Mathematics Question and Solution
Let c be the radius of the ascribed half circle.
d² = 2c²
d = √(2)c cm.
d is the diameter of the inscribed half circle.
e = ½(d)
e = ½(√(2)c) cm.
e is the radius of the inscribed half circle.
Notice.
a = 8 cm.
8² = f²+(√(2)c)²
f = √(64-2c²) cm.
g = 8+f
g = (8+√(64-2c²)) cm.
h = c+e
h = (c+½(√(2)c)) cm.
Calculating c.
(8+√(64-2c²))² = (c+½(√(2)c))²+(½(√(2)c))²
64+16√(64-2c²)+64-2c² = c²+√(2)c²+½(c²)+½(c²)
128+16√(64-2c²) = 4c²+√(2)c²
128+16√(64-2c²) = 5.4142135624c²
16√(64-2c²) = 5.4142135624c²-128
16²(64-2c²) = (5.4142135624c²-128)²
16384-512c² = 29.3137084993c⁴-1386.0386719744c²+16384
29.3137084993c⁴-874.0386719744c² = 0
29.3137084993c⁴ = 874.0386719744c²
29.3137084993c² = 874.0386719744
c² = 29.8167211424
c = √(29.8167211424)
c = 5.4604689489 cm.
Again, c is the radius of the ascribed half circle.

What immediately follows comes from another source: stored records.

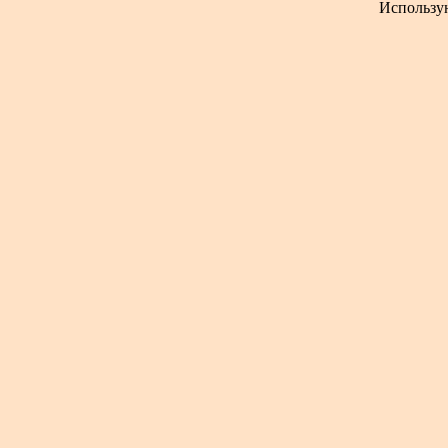
Использу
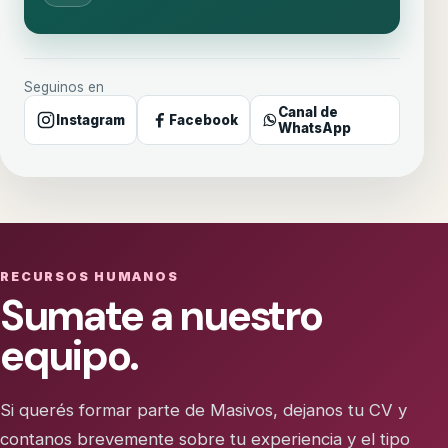
Seguinos en
Canal de
Instagram
Facebook
WhatsApp
RECURSOS HUMANOS
Sumate a nuestro
equipo.
Si querés formar parte de Masivos, dejanos tu CV y
contanos brevemente sobre tu experiencia y el tipo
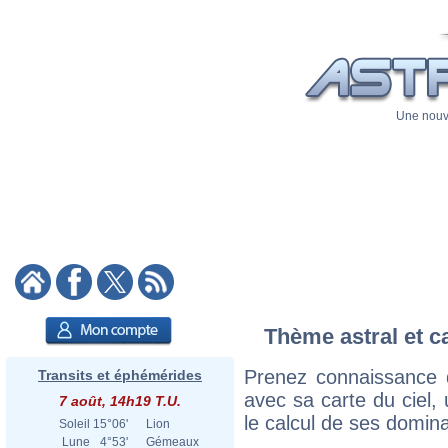
Une nouve
Thème astral et c
Prenez connaissance 
Transits et éphémérides
avec sa carte du ciel, 
7 août, 14h19 T.U.
le calcul de ses domina
Soleil
15°06'
Lion
Lune
4°53'
Gémeaux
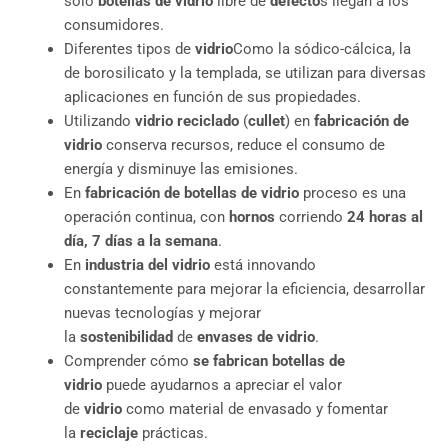
sólo
botellas de vidrio
libre de
defecto
s llegan a los
consumidores.
Diferentes tipos de
vidrio
Como la sódico-cálcica, la
de borosilicato y la templada, se utilizan para diversas
aplicaciones en función de sus propiedades.
Utilizando
vidrio reciclado
(
cullet
) en
fabricación de
vidrio
conserva recursos, reduce el consumo de
energía y disminuye las emisiones.
En
fabricación de botellas de vidrio
proceso es una
operación continua, con
hornos
corriendo
24 horas al
día, 7 días a la semana
.
En
industria del vidrio
está innovando
constantemente para mejorar la eficiencia, desarrollar
nuevas tecnologías y mejorar
la
sostenibilidad
de
envases de vidrio
.
Comprender cómo
se fabrican botellas de
vidrio
puede ayudarnos a apreciar el valor
de
vidrio
como material de envasado y fomentar
la
reciclaje
prácticas.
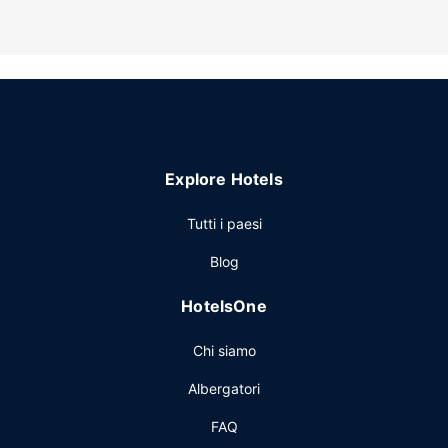
access and barbecue grills.
Altre attrattive
Free self parking is available onsite.
Explore Hotels
Tutti i paesi
Blog
HotelsOne
Chi siamo
Albergatori
FAQ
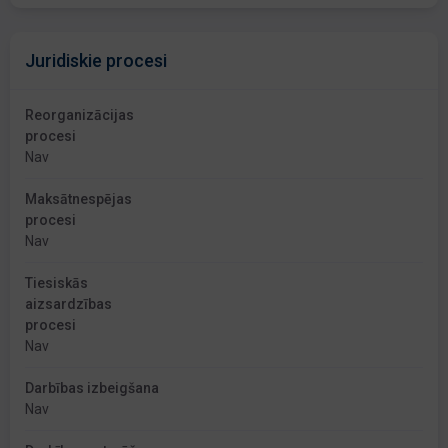
Juridiskie procesi
Reorganizācijas
procesi
Nav
Maksātnespējas
procesi
Nav
Tiesiskās
aizsardzības
procesi
Nav
Darbības izbeigšana
Nav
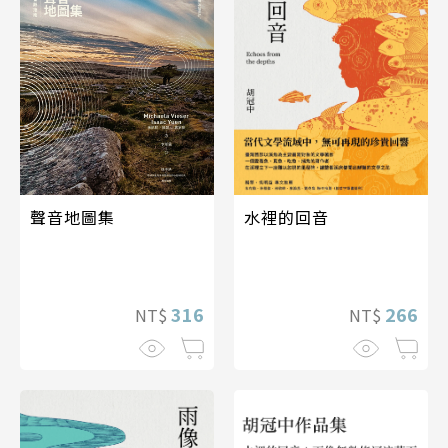
聲音地圖集
水裡的回音
316
266
NT$
NT$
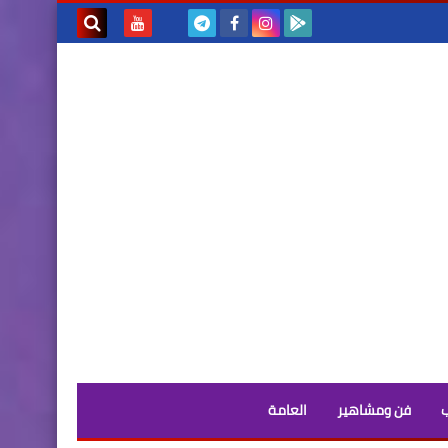
بحث هذه
المدونة
الإلكترونية
فن ومشاهير
العامة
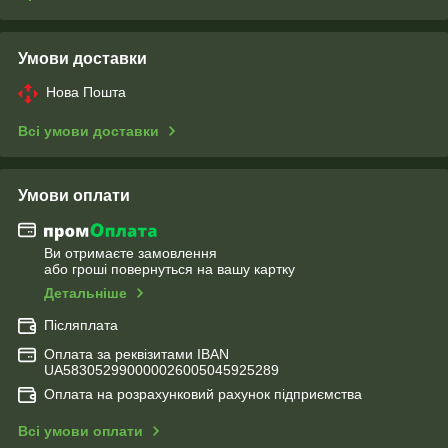
Умови доставки
Нова Пошта
Всі умови доставки
Умови оплати
Ви отримаєте замовлення
або гроші повернуться на вашу картку
Детальніше
Післяплата
Оплата за реквізитами IBAN
UA583052990000026005045925289
Оплата на розрахунковий рахунок підприємства
Всі умови оплати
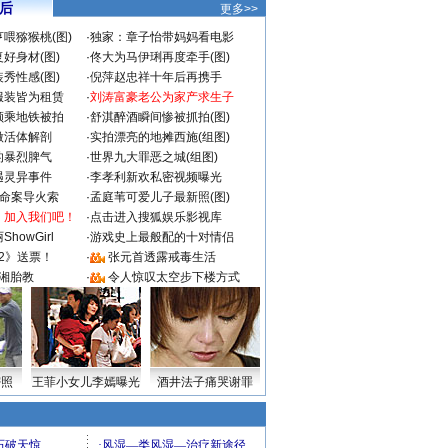
 后
更多>>
喂猕猴桃(图)
·
独家：章子怡带妈妈看电影
好身材(图)
·
佟大为马伊琍再度牵手(图)
秀性感(图)
·
倪萍赵忠祥十年后再携手
服装皆为租赁
·
刘涛富豪老公为家产求生子
颜乘地铁被拍
·
舒淇醉酒瞬间惨被抓拍(图)
做活体解剖
·
实拍漂亮的地摊西施(组图)
的暴烈脾气
·
世界九大罪恶之城(组图)
遇灵异事件
·
李孝利新欢私密视频曝光
成命案导火索
·
孟庭苇可爱儿子最新照(图)
：加入我们吧！
·
点击进入搜狐娱乐影视库
howGirl
·
游戏史上最般配的十对情侣
2》送票！
·
张元首透露戒毒生活
湘胎教
·
令人惊叹太空步下楼方式
密照
王菲小女儿李嫣曝光
酒井法子痛哭谢罪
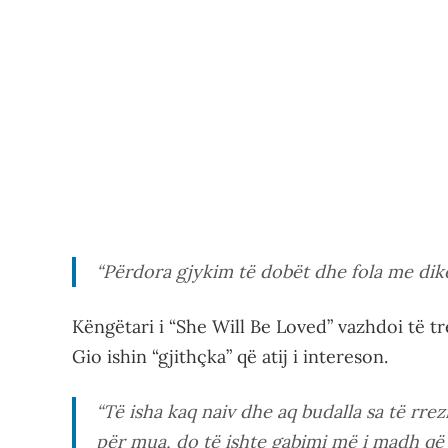
“Përdora gjykim të dobët dhe fola me dikë
Këngëtari i “She Will Be Loved” vazhdoi të tr
Gio ishin “gjithçka” që atij i intereson.
“Të isha kaq naiv dhe aq budalla sa të rre
për mua, do të ishte gabimi më i madh që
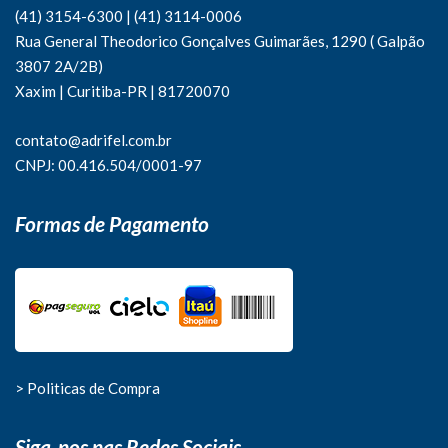
(41) 3154-6300
|
(41)
3114-0006
Rua General Theodorico Gonçalves Guimarães, 1290 ( Galpão
3807 2A/2B)
Xaxim | Curitiba-PR | 81720070
contato@adrifel.com.br
CNPJ: 00.416.504/0001-97
Formas de Pagamento
> Politicas de Compra
Siga-nos nas Redes Sociais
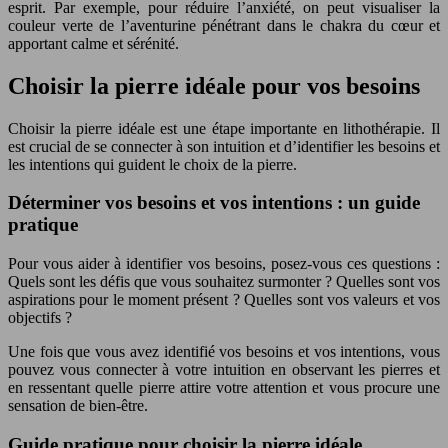
esprit. Par exemple, pour réduire l’anxiété, on peut visualiser la
couleur verte de l’aventurine pénétrant dans le chakra du cœur et
apportant calme et sérénité.
Choisir la pierre idéale pour vos besoins
Choisir la pierre idéale est une étape importante en lithothérapie. Il
est crucial de se connecter à son intuition et d’identifier les besoins et
les intentions qui guident le choix de la pierre.
Déterminer vos besoins et vos intentions : un guide
pratique
Pour vous aider à identifier vos besoins, posez-vous ces questions :
Quels sont les défis que vous souhaitez surmonter ? Quelles sont vos
aspirations pour le moment présent ? Quelles sont vos valeurs et vos
objectifs ?
Une fois que vous avez identifié vos besoins et vos intentions, vous
pouvez vous connecter à votre intuition en observant les pierres et
en ressentant quelle pierre attire votre attention et vous procure une
sensation de bien-être.
Guide pratique pour choisir la pierre idéale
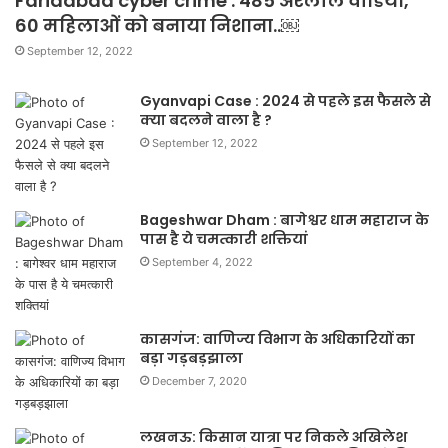
Faridabad cyber crime : 485 अश्लील वीडियो,
60 महिलाओं को बनाया निशाना..￼
September 12, 2022
Gyanvapi Case : 2024 से पहले इस फैसले से
क्या बदलने वाला है ?
September 12, 2022
Bageshwar Dham : बागेश्वर धाम महाराज के
पास है ये चमत्कारी शक्तियां
September 4, 2022
कासगंज: वाणिज्य विभाग के अधिकारियों का
बड़ा गड़बड़झाला
December 7, 2020
लखनऊ: किसान यात्रा पर निकले अखिलेश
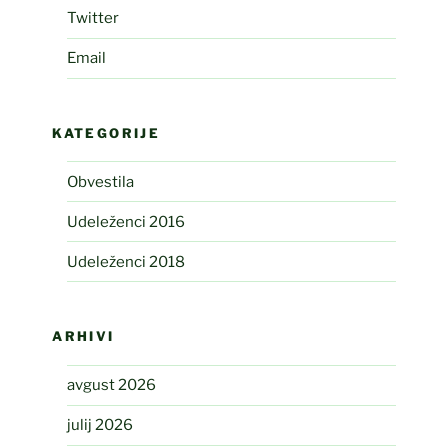
Twitter
Email
KATEGORIJE
Obvestila
Udeleženci 2016
Udeleženci 2018
ARHIVI
avgust 2026
julij 2026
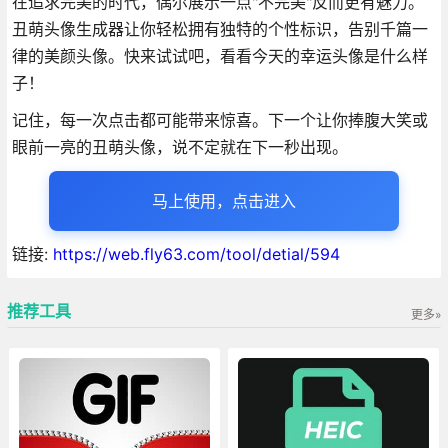
在追求完美的时代，偶尔展示一点"不完美"反而更有魅力。
丑萌头像生成器让你轻松拥有独特的个性标识，告别千篇一
律的美颜头像。快来试试吧，看看今天的幸运头像是什么样
子！
记住，每一次点击都可能带来惊喜。下一个让你捧腹大笑或
眼前一亮的丑萌头像，说不定就在下一秒出现。
马上使用，点击进入
链接:
https://web.fly63.com/tool/detial/594
推荐工具
更多»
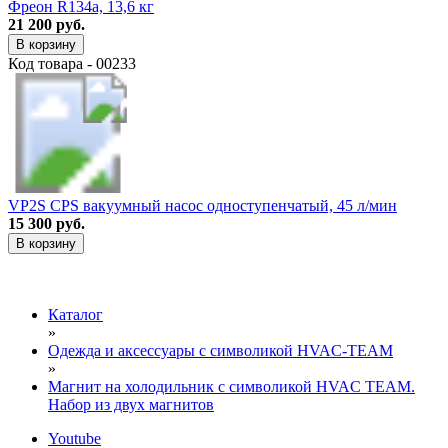
Фреон R134a, 13,6 кг
21 200 руб.
В корзину
Код товара - 00233
VP2S CPS вакуумный насос одноступенчатый, 45 л/мин
15 300 руб.
В корзину
Каталог
»
Одежда и аксессуары с символикой HVAC-TEAM
»
Магнит на холодильник с символикой HVAC TEAM.
Набор из двух магнитов
Youtube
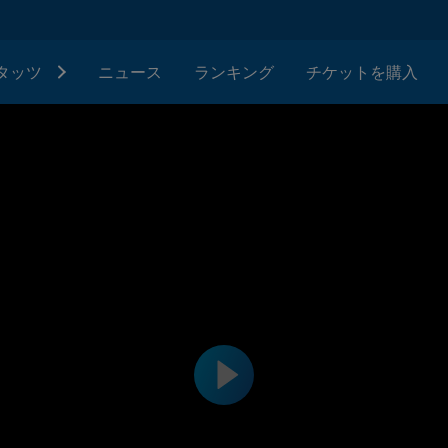
タッツ
ニュース
ランキング
チケットを購入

Calculating r, radius of the inscribed circle.
j = c-b
And b = 2 cm.
j = 5.4604689489-2
j = 3.4604689489 cm.
k = c-r
k = (5.4604689489-r) cm.
It implies;
(5.4604689489-r)² = r²+3.4604689489²
29.8167211419-10.9209378978r+r² = r²+11.9748453463
17.8418757956 = 10.9209378978r
r = 17.8418757956/10.9209378978
r = 1.6337310918 cm.
Again, r is the required length, the radius of the inscribed circle.